Locklyn knew that there had been a time when she was afraid of spiders. Afraid of whatever it was that she felt creeping up or down her arm in the haze of the sunlight that came through the grubby, cracked basement window as best it could. Whatever that fear had been was replaced by the knowledge that what her stepfather would do to her if he got close enough to get his hands on her was much worse than the gentle tickling of crawling legs.
She thought he was drunk again,, but not drunk enough to be unconscious on the sofa or even the bathtub, like he had the Saturday before. Locklyn knew her mother had cleaned up that mess, after Bobby slapped her a few times for good measure. Keeping us in line, that’s what he called it. Her mother had long skinny arms that twitched most of the time.
Locklyn thought that if those arms were let loose, they’d smack her stepfather right back, and then some.
Disrespectful, that’s what it is, not to come when you’re called. You forget your place, girl. I’ll remember it to you, though. Don’t think I won’t.
Her mother was fading away, fading like the velvet painting of the singer Bobby loved so much that hung in the living room. Just like a picture, her mother had been, bright and shining, her face pink and flushed, her hair a melting yellow like daffodils. Her mother liked it when Locklyn compared her hair to daffodils, and would pet Locklyn’s own dark waves, dark like her real daddy who went away before she was born and never came back.
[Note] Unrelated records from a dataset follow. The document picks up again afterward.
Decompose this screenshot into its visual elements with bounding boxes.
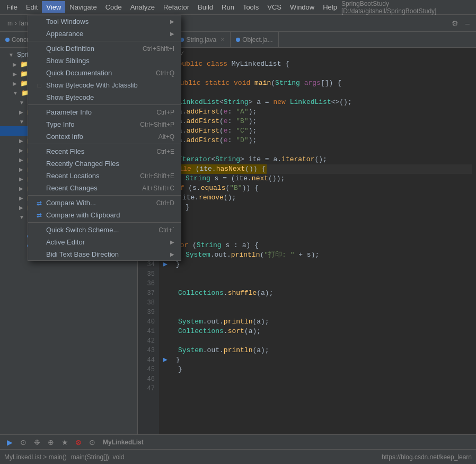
code-line-44: ▶} [163,355,472,365]
class-label: MyLinkedList [103,439,144,446]
tab-dot-4 [236,38,240,42]
separator-1 [28,41,181,41]
tab-object[interactable]: Object.ja... [231,32,278,48]
menu-item-recent-locations[interactable]: Recent Locations Ctrl+Shift+E [28,170,181,182]
jclasslib-icon: □ [34,82,44,89]
menu-item-show-bytecode[interactable]: Show Bytecode [28,91,181,103]
menu-item-appearance[interactable]: Appearance ▶ [28,28,181,40]
menu-item-type-info[interactable]: Type Info Ctrl+Shift+P [28,118,181,130]
code-line-22 [163,145,472,155]
tab-label-4: Object.ja... [242,36,272,43]
separator-5 [28,222,181,223]
code-line-45: } [163,365,472,374]
breadcrumb-part-1: m [7,20,13,27]
menu-item-show-bytecode-label: Show Bytecode [46,93,174,101]
restart-icon[interactable]: ⊙ [87,437,98,448]
tab-close-3[interactable]: ✕ [221,37,225,42]
separator-4 [28,195,181,196]
profile-icon[interactable]: ★ [59,437,70,448]
code-line-41: Collections.sort(a); [163,327,472,336]
menu-help[interactable]: Help [319,1,341,13]
coverage-icon[interactable]: ⊕ [46,437,56,448]
arrow-icon-mycollentions: ▼ [19,119,24,125]
code-line-27: ▶ite.remove(); [163,193,472,203]
submenu-arrow-0: ▶ [170,19,174,24]
arrow-icon-mythreads: ▶ [19,186,23,191]
menu-build[interactable]: Build [193,1,217,13]
run-icon[interactable]: ▶ [4,437,15,448]
code-line-40: System.out.println(a); [163,317,472,327]
menu-tools[interactable]: Tools [239,1,263,13]
minimize-icon[interactable]: – [462,18,473,29]
submenu-arrow-1: ▶ [170,31,174,37]
menu-item-bytecode-jclasslib-label: Show Bytecode With Jclasslib [46,81,174,89]
menu-navigate[interactable]: Navigate [65,1,101,13]
menu-vcs[interactable]: VCS [263,1,286,13]
code-line-19: a.addFirst(e: "B"); [163,117,472,126]
menu-item-context-info-label: Context Info [46,133,150,141]
code-line-23: Iterator<String> ite = a.iterator(); [163,155,472,164]
menu-item-recent-files-label: Recent Files [46,147,148,155]
arrow-icon-myreflective: ▶ [19,176,23,182]
menu-code[interactable]: Code [101,1,126,13]
code-line-37: Collections.shuffle(a); [163,288,472,298]
menu-item-compare-clipboard[interactable]: ⇄ Compare with Clipboard [28,209,181,221]
arrow-icon-main: ▼ [13,90,18,96]
arrow-icon-springbootstudyapp: ▶ [19,243,23,249]
window-title: SpringBootStudy [D:/data/gitshell/Spring… [341,0,474,15]
menu-item-recently-changed[interactable]: Recently Changed Files [28,157,181,170]
menu-refactor[interactable]: Refactor [159,1,193,13]
code-line-32: ▶for (String s : a) { [163,241,472,250]
menu-item-context-info[interactable]: Context Info Alt+Q [28,130,181,143]
code-line-14 [163,69,472,78]
arrow-icon-idea: ▶ [13,62,17,67]
arrow-icon-src: ▶ [13,81,17,86]
shortcut-recent-changes: Alt+Shift+C [142,185,174,192]
menu-item-quick-doc-label: Quick Documentation [46,69,147,77]
menu-item-bidi-text[interactable]: Bidi Text Base Direction ▶ [28,248,181,260]
menu-item-tool-windows[interactable]: Tool Windows ▶ [28,15,181,28]
tab-string[interactable]: String.java ✕ [174,32,231,48]
arrow-icon-java: ▼ [19,100,24,106]
menu-item-bidi-text-label: Bidi Text Base Direction [46,250,166,258]
menu-item-compare-with[interactable]: ⇄ Compare With... Ctrl+D [28,197,181,209]
editor-area[interactable]: 1213141516 1718192021 2223242526 2728293… [138,48,476,434]
menu-item-quick-switch[interactable]: Quick Switch Scheme... Ctrl+` [28,224,181,236]
breadcrumb-sep-1: › [15,20,17,27]
code-line-42 [163,336,472,346]
folder-icon-idea: 📁 [20,60,28,68]
code-line-26: ▶if (s.equals("B")) { [163,183,472,193]
menu-item-quick-def[interactable]: Quick Definition Ctrl+Shift+I [28,42,181,55]
code-line-25: String s = (ite.next()); [163,174,472,183]
menu-file[interactable]: File [2,1,22,13]
menu-view[interactable]: View [42,1,65,13]
code-line-38 [163,298,472,308]
attach-icon[interactable]: ❉ [32,437,42,448]
menu-item-quick-doc[interactable]: Quick Documentation Ctrl+Q [28,67,181,79]
menu-item-show-siblings[interactable]: Show Siblings [28,55,181,67]
code-line-31 [163,231,472,241]
menu-window[interactable]: Window [286,1,319,13]
menu-run[interactable]: Run [217,1,239,13]
code-line-35 [163,269,472,279]
menu-item-param-info-label: Parameter Info [46,108,148,116]
menu-item-recent-files[interactable]: Recent Files Ctrl+E [28,145,181,157]
code-editor[interactable]: */ ▶ public class MyLinkedList { ▶public… [159,48,476,434]
menu-item-active-editor[interactable]: Active Editor ▶ [28,236,181,248]
menu-item-bytecode-jclasslib[interactable]: □ Show Bytecode With Jclasslib [28,79,181,91]
menu-item-param-info[interactable]: Parameter Info Ctrl+P [28,106,181,118]
editor-content: 1213141516 1718192021 2223242526 2728293… [138,48,476,434]
code-line-18: a.addFirst(e: "A"); [163,107,472,117]
view-dropdown: Tool Windows ▶ Appearance ▶ Quick Defini… [28,15,181,261]
stop-icon[interactable]: ⊗ [73,437,84,448]
menu-item-recent-locations-label: Recent Locations [46,172,131,180]
menu-item-quick-def-label: Quick Definition [46,45,134,52]
menu-bar: File Edit View Navigate Code Analyze Ref… [0,0,476,15]
menu-item-recent-changes[interactable]: Recent Changes Alt+Shift+C [28,182,181,194]
debug-icon[interactable]: ⊙ [18,437,29,448]
menu-edit[interactable]: Edit [22,1,42,13]
settings-icon[interactable]: ⚙ [449,18,460,29]
folder-icon-src: 📁 [20,80,28,87]
arrow-icon-myinterface: ▶ [19,147,23,153]
menu-analyze[interactable]: Analyze [126,1,159,13]
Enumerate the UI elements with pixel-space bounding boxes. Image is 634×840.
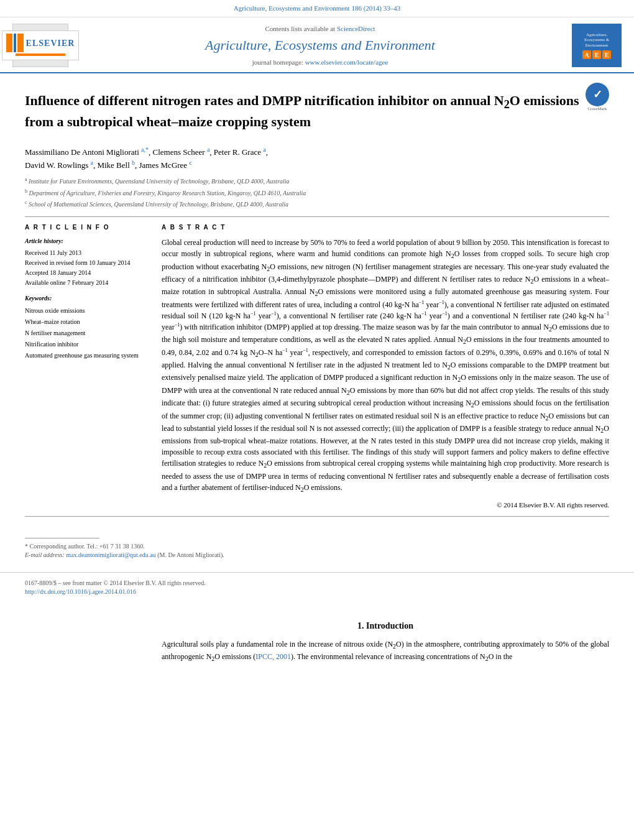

Something stopped him, I don’t know what. If he knew you were coming he wouldn’t have stayed away from us for the world.
Bobby thought that was some joke.
Come back for the pair of you? You know I’m the only man who’d put up with either of you, never mind the both. Reality check, girls. I’m your reality.
The basement stairs were sturdier than they looked, although they were just slats with open backs that could be tricky if you were in a hurry and lost your footing. Locklyn wished Bobby would take that one wrong step, the one that would land his head into the cement brick wall. She knew that hope didn’t pay the bills and wishing didn’t make something true, but she was still her mother’s daughter and at five years old, enough of a child yet to let that wish go with a soft breath, a breath no one could possibly hear.
No one except her stepfather.
She heard his voice, the absolute triumph in his growl, before she felt the pull of her hair from her scalp.
Gotcha!
Her back was pressed against the stairs as she stood oh so still behind them, facing the pitted and mildewed blocks of the cement wall, her head tucked just at the opening between two steps. He probably wouldn’t have seen her if it hadn’t been for the wish.
Locklyn closed her eyes and focused on the white spray of dandelion fluff behind her eyes, floating free and light in the breeze. Bobby was yanking her head back and forth against the stair, his fist full of hair, and the back of her neck had to be hurting as it slammed again and again into the wood, but Locklyn was in a field of wishes, counting dandelion fluff in a field where he couldn’t reach her.
Nobody could.
Chapter One
Locklyn and Isaiah
Teachers never did approve of Lock’s sunglasses, but most just gave over after she made a fuss. When she was in kindergarten, that fuss consisted of peeing her pants and rolling around on the floor screaming. When she went to first grade, she held her breath until her face began to turn blue and Isaiah became worried. The teacher, Mrs. Gallon, just like milk or shine, explained that she would have no such drama in her class, but something must have made her relent after taking a long look into the gray-blue eyes hiding behind Lock’s Ray-Bans.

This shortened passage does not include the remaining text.